Le serate del Cinema nel Giardino, gratuite e aperte a tutti, offrono un ventaglio articolato di proposte di film diversi ed eterogenei, che hanno in comune la più o meno sotterranea intenzione di rivolgersi ad un pubblico il più vasto possibile, annullando o riducendo le distanze fra spettatori cinefili e quelli che cercano in primis un’occasione di intrattenimento non banale.
Non è mai stato vero che i festival, e in particolare la Mostra di Venezia, s’interessano solo ai film che il grande pubblico invece ignora. La contrapposizione esiste solo in certe semplificazioni strumentali.

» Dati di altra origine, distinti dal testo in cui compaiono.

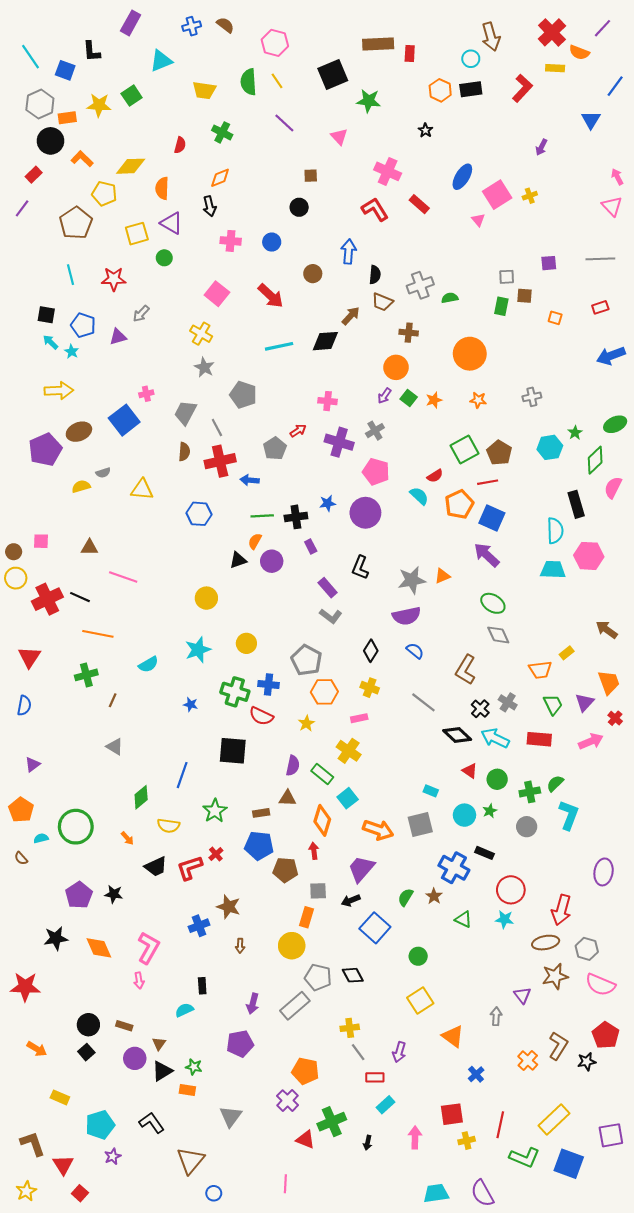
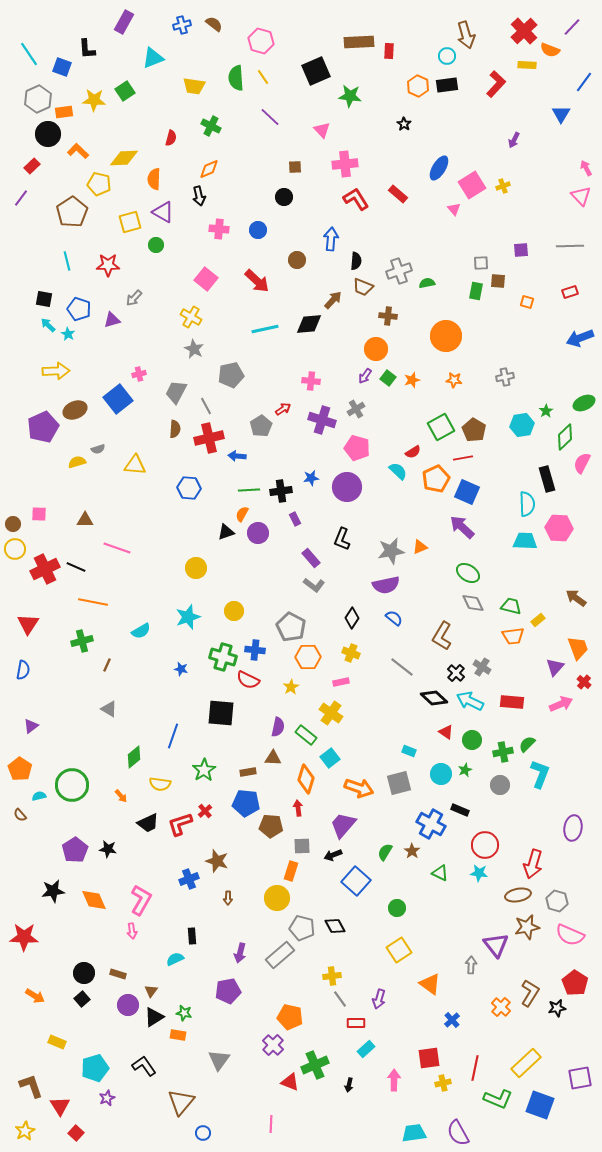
pink cross: (388, 171) -> (345, 164), moved, turned -30
gray pentagon: (243, 395) -> (231, 375), turned -30
green trapezoid: (553, 704) -> (511, 606), moved, turned -50
purple triangle: (522, 995) -> (496, 945), size x1.5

Ma se è vero che non avrebbe senso dedicare il concorso della Mostra a film che non hanno bisogno della vetrina e della promozione di un festival (che per definizione è dedicato all’arte cinematografica), è altrettanto vero che oggi s’impone un’altra considerazione.
Esiste un cinema non strettamente riconducibile alle istanze autoriali più radicali, che si propone di proseguire lungo il sentiero tracciato da quel cinema che un tempo si definiva ‘medio’ e che oggi non sappiamo più come chiamare, proteso (magari confusamente) alla ricerca di modalità narrative capaci di coinvolgere un pubblico più vasto di quello (sempre più limitato) che frequenta ancora i cinema d’essai.
Un cinema che non intende cedere le armi alla volgarità imperante, non si adegua alle semplificazioni del prodotto ‘usa e getta’, non rinuncia ad essere racconto del presente, divertissement intelligente, spettacolo per molti. Un cinema che merita oggi di essere sostenuto e incoraggiato, difeso e promosso, almeno quanto quello che per comodità continuiamo a chiamare d’autore. I festival servono anche a questo.